I was very excited yesterday when I was flicking through Prima magazine, only to find a story I’d written in it.  I’d obviously remembered my first attempt at a magazine story had been accepted for their November issue, but hadn’t realised that was the issue I was reading!

The loveliest part of it was seeing the illustration – my story brought to life.  Just like when you first receive your new book’s cover art, you realise someone has taken the time to become familiar with your characters, and create a visual representation of them.

So, here, for this blog, I thought I’d share what I know about which UK magazines accept fictional stories.  Fewer do now than ever before, but there are still some out there.

Prima – publishes one 800 word story per month in their ‘reader’s fiction’ feature.  Payment is £100 per story.  Of course, it’s unlikely that once you’ve had one published, you’ll get another any time in the near future.  Audience I would say is women 35+.

My Weekly – A slightly older audience, I would say females 45+, My Weekly is full of fiction.  However, you can only submit if you have published a My Weekly Pocket Novel.  Pocket Novels are 50k words and are generally sweet romances, either modern or historical.

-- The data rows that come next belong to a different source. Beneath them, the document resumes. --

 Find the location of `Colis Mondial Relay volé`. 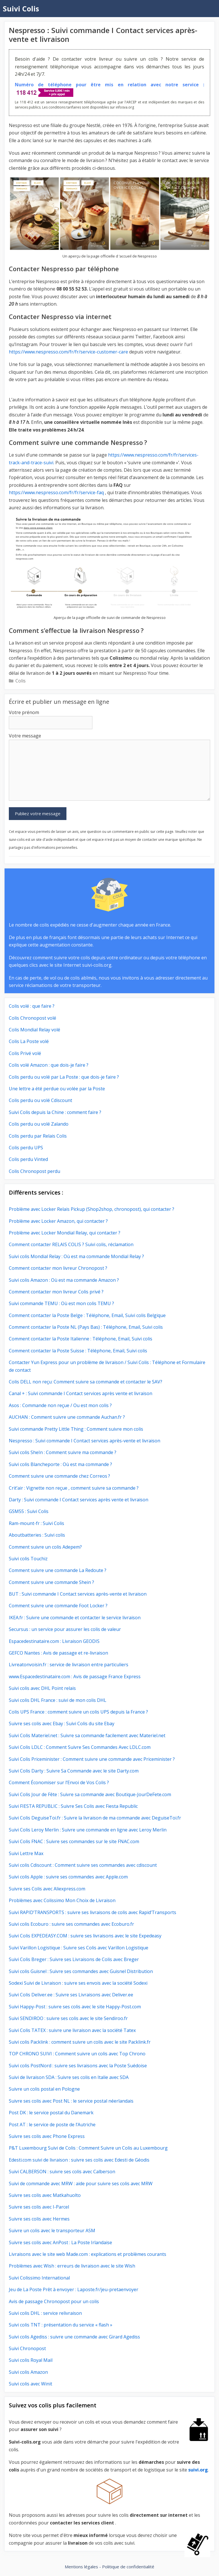

Colis Mondial Relay volé is located at coordinates (34, 1030).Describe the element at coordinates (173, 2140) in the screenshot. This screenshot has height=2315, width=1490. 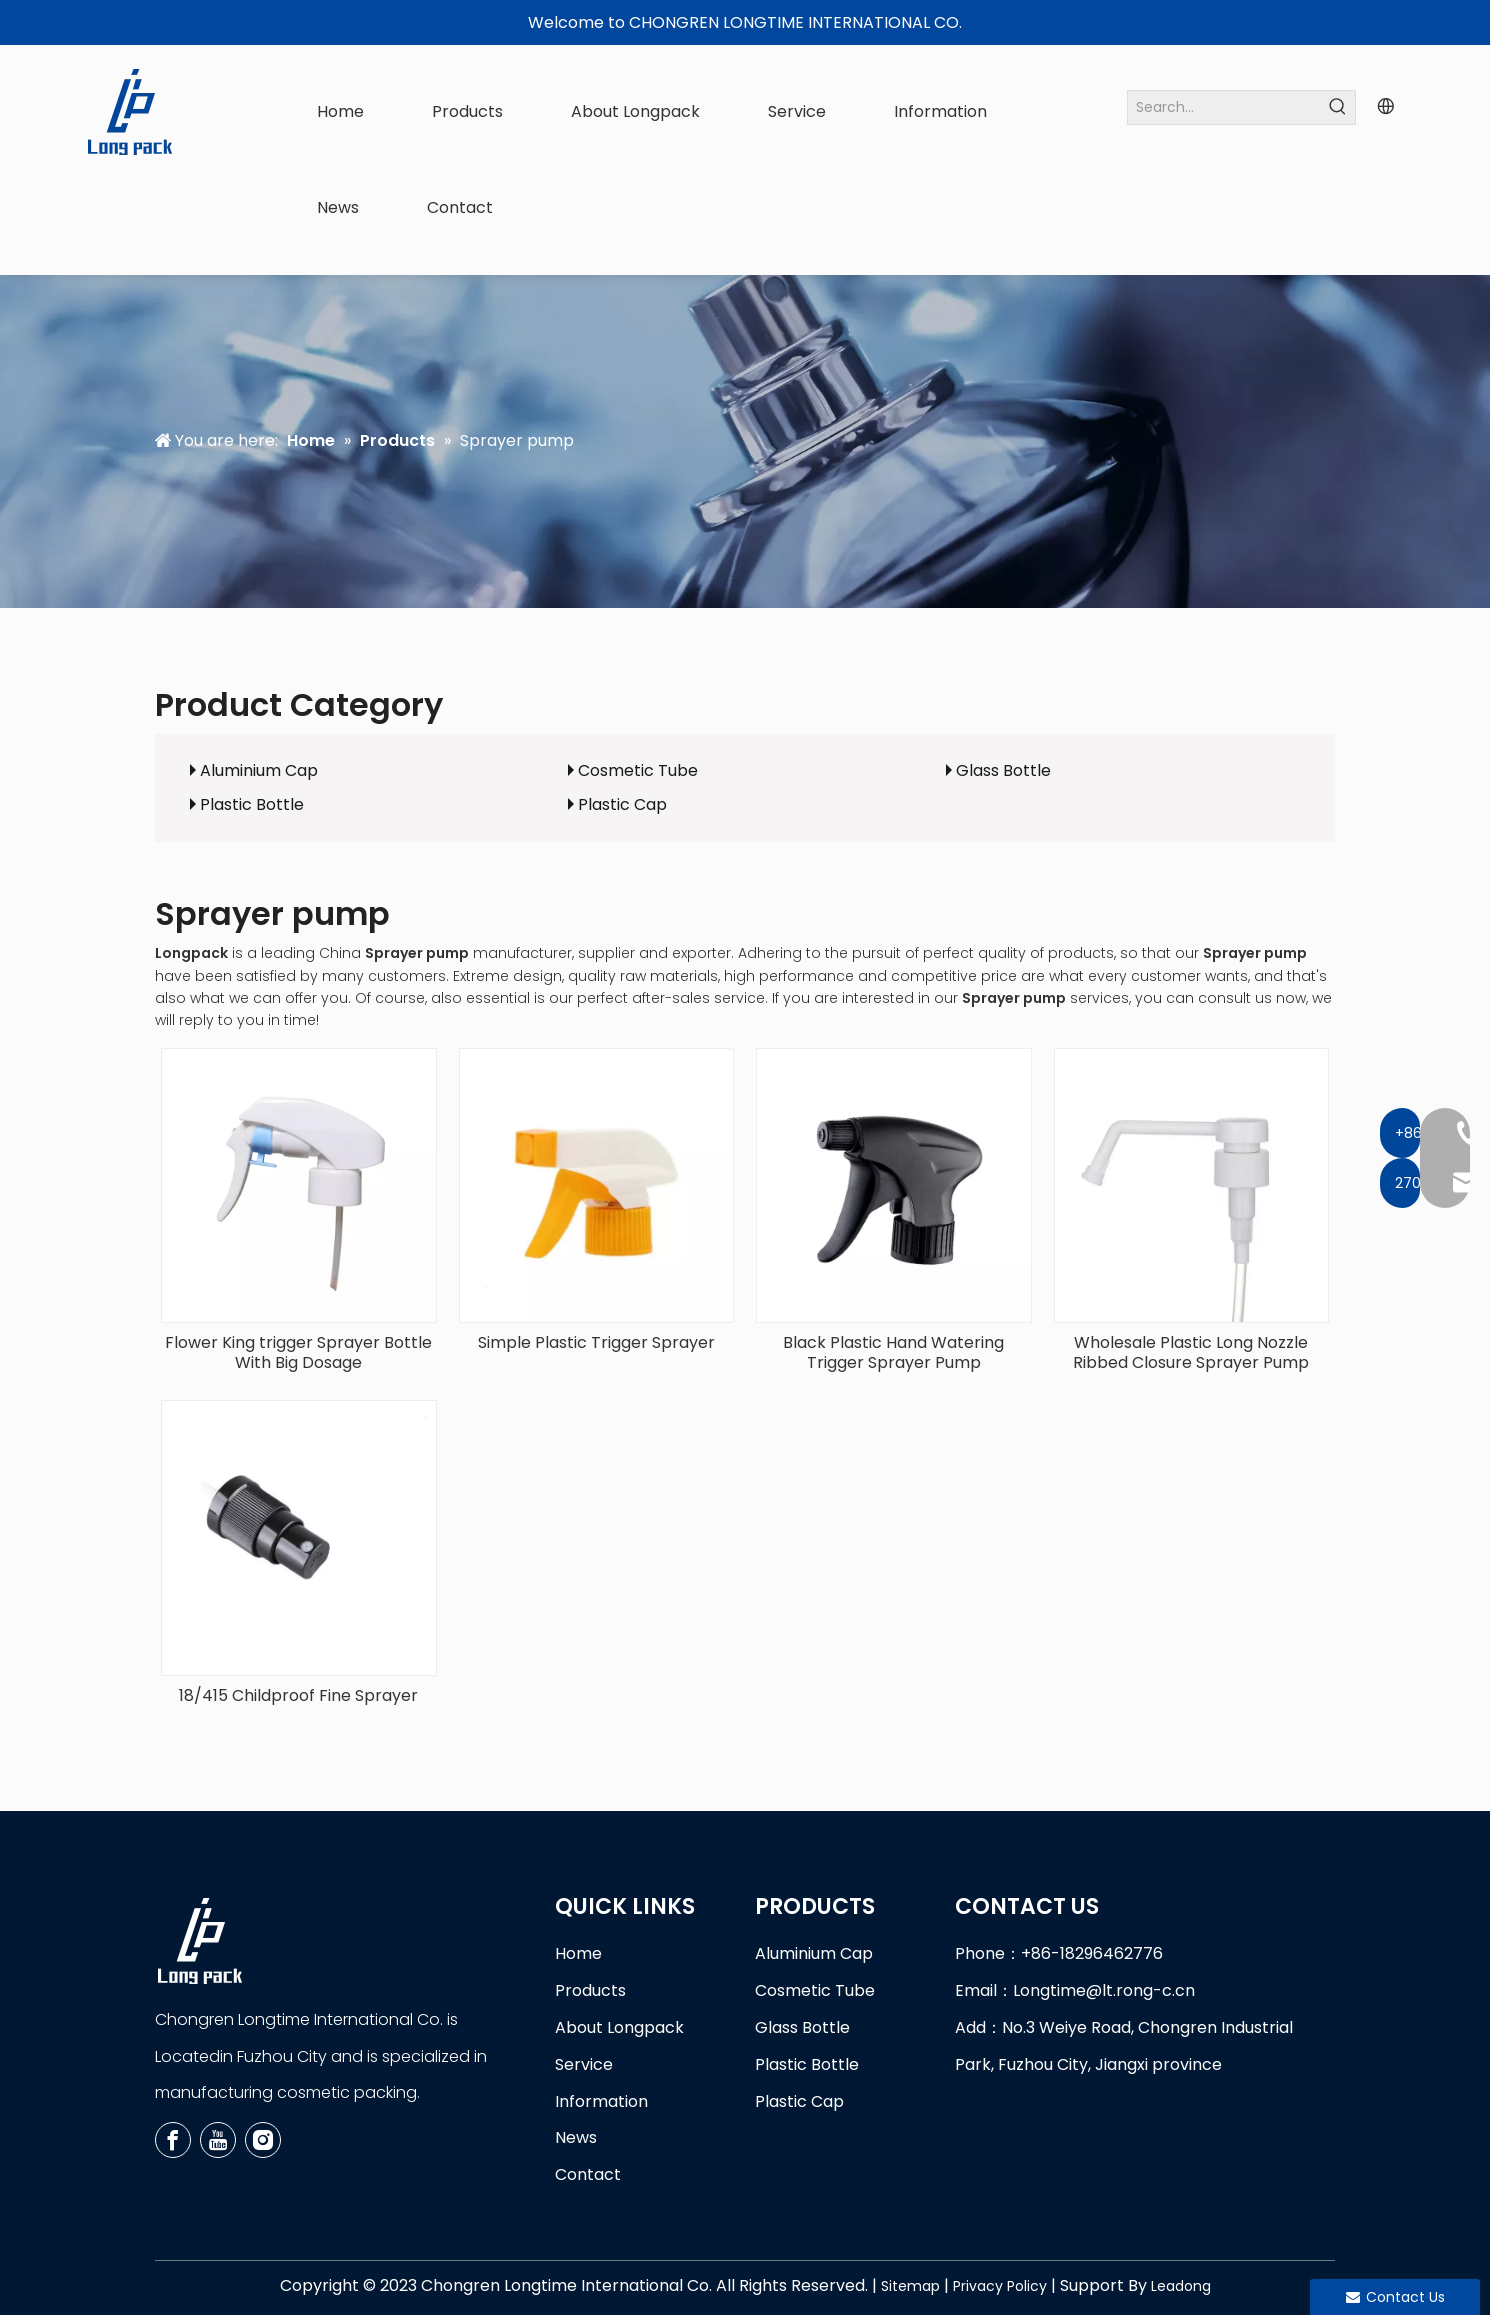
I see `[Facebook]` at that location.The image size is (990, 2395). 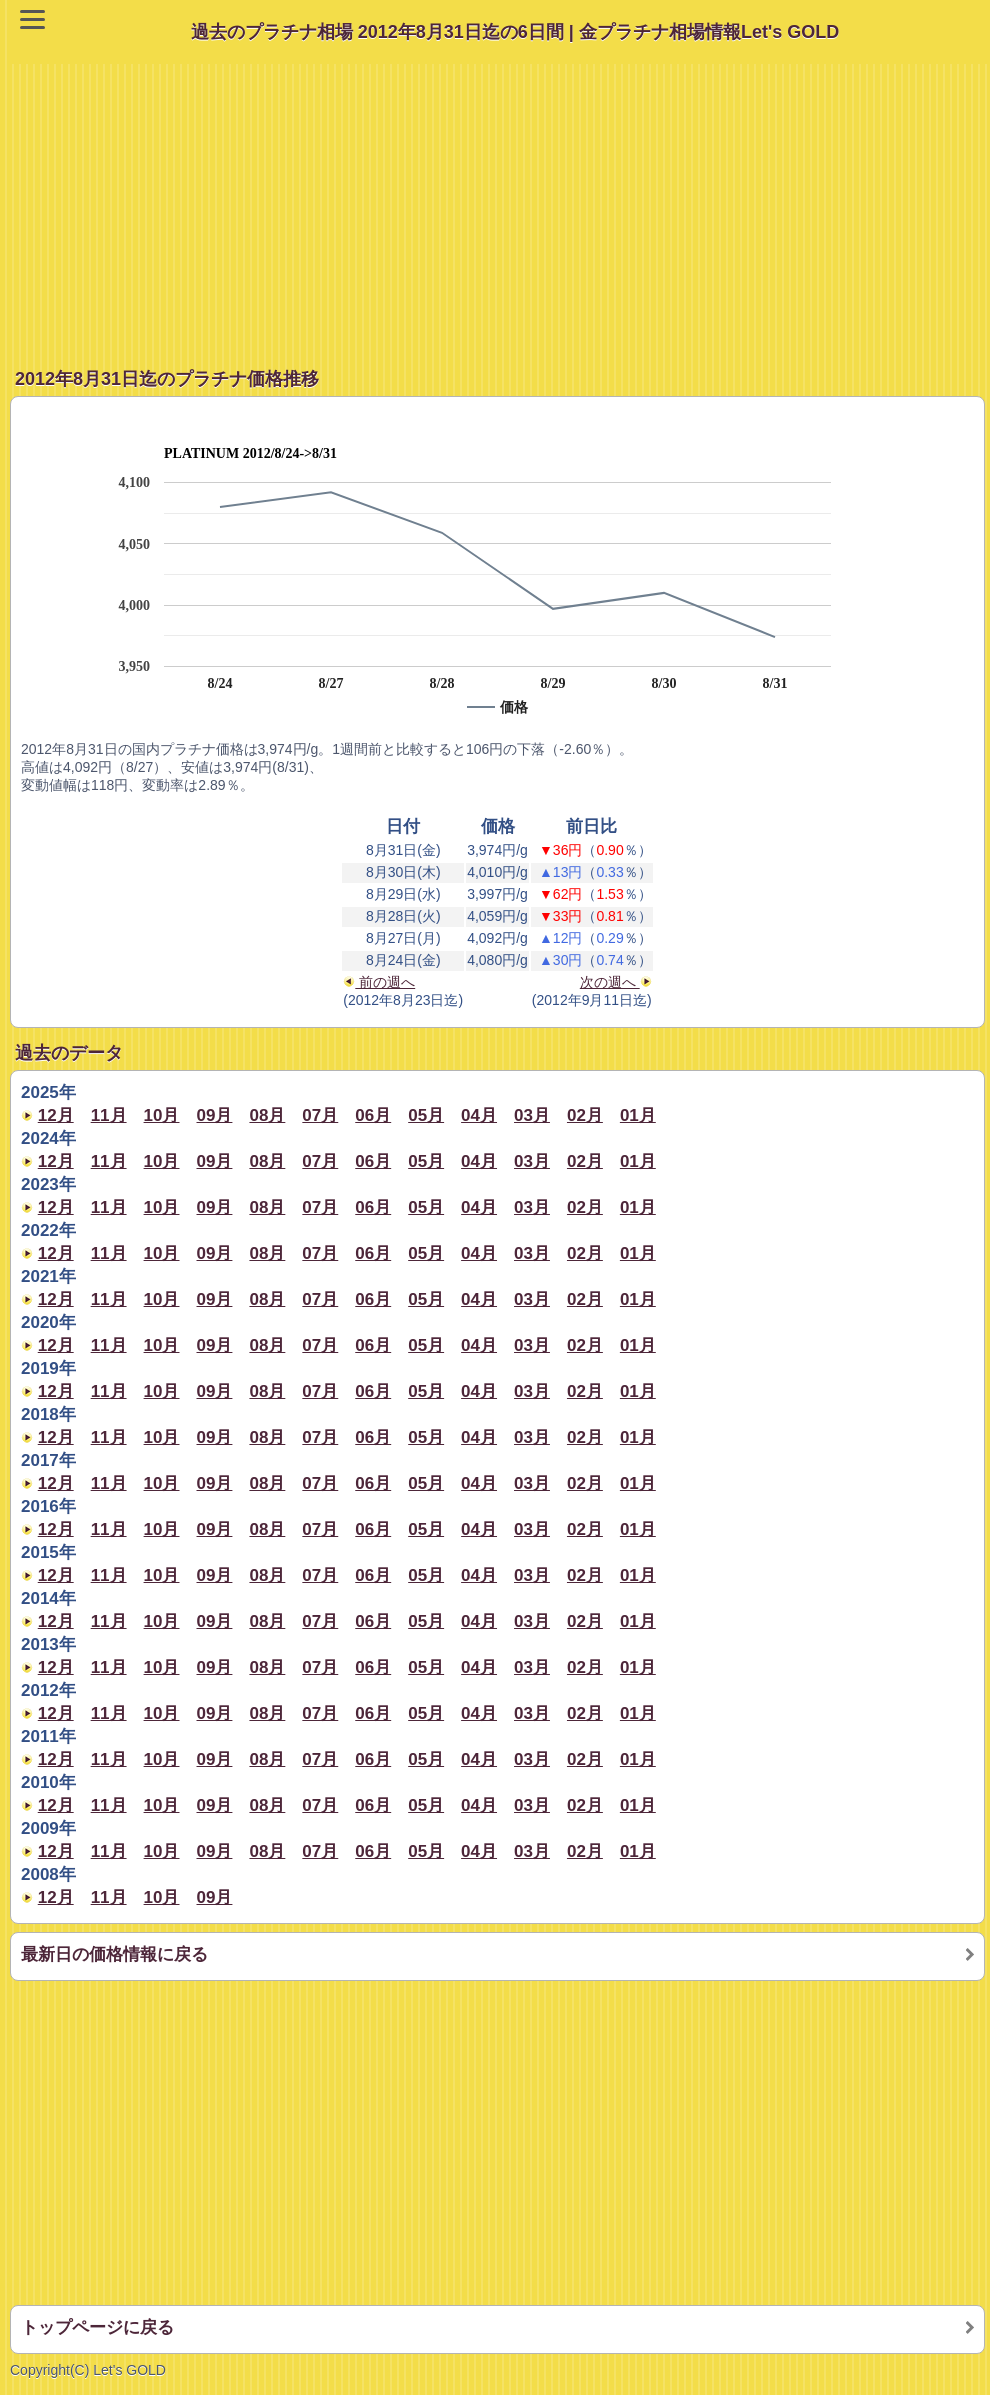 What do you see at coordinates (585, 1115) in the screenshot?
I see `02月` at bounding box center [585, 1115].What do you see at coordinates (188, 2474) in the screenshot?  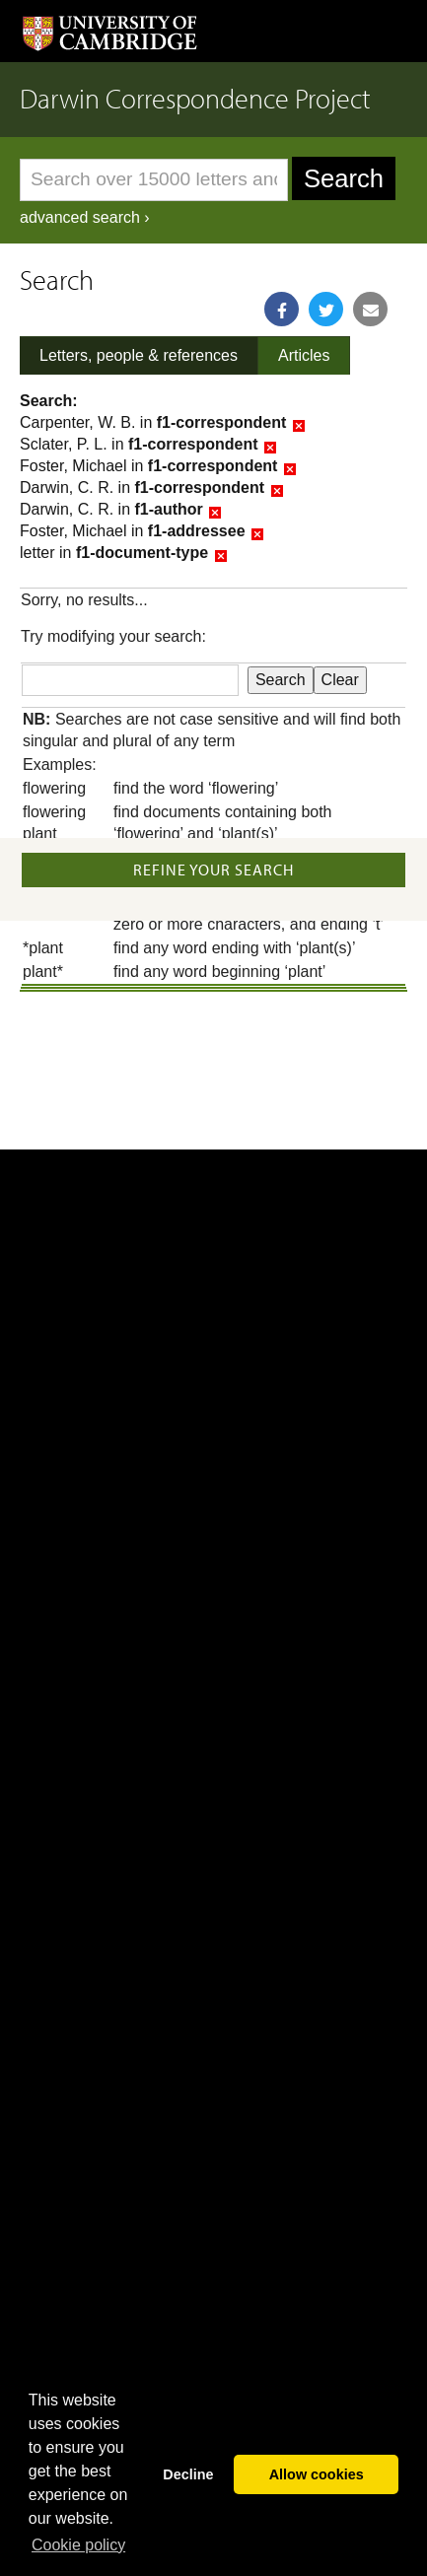 I see `Decline [button]` at bounding box center [188, 2474].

They accept unsolicited submissions for the Pocket Novel and pay a one-off £300.  This doesn’t sound a lot for that amount of words, but is worth considering if you have a suitable manuscript for which you’re seeking a reputable home.  Regular contributors to Pocket Novels tell me that you can earn a fair amount from ALCS payments www.alcs.co.uk.

Woman’s Weekly – Long considered the Holy Grail of short story authors, Woman’s Weekly has attracted a lot of negative publicity recently regarding the issue of authors’ rights.  It may therefore be wise to think carefully before you submit.  https://www.societyofauthors.org/News/Blogs/SoA-Blog/August-2018-(1)/On-Womans-Weekly

The People’s Friend – I have heard positive things about the way this magazine treats their authors.  This much-loved magazine has a much older audience (I’d say men and women 50+), and is well-known for its fiction.  They accept unsolicited submissions.  Content is sweet and uncontroversial.

If you decide to submit – the very best of luck!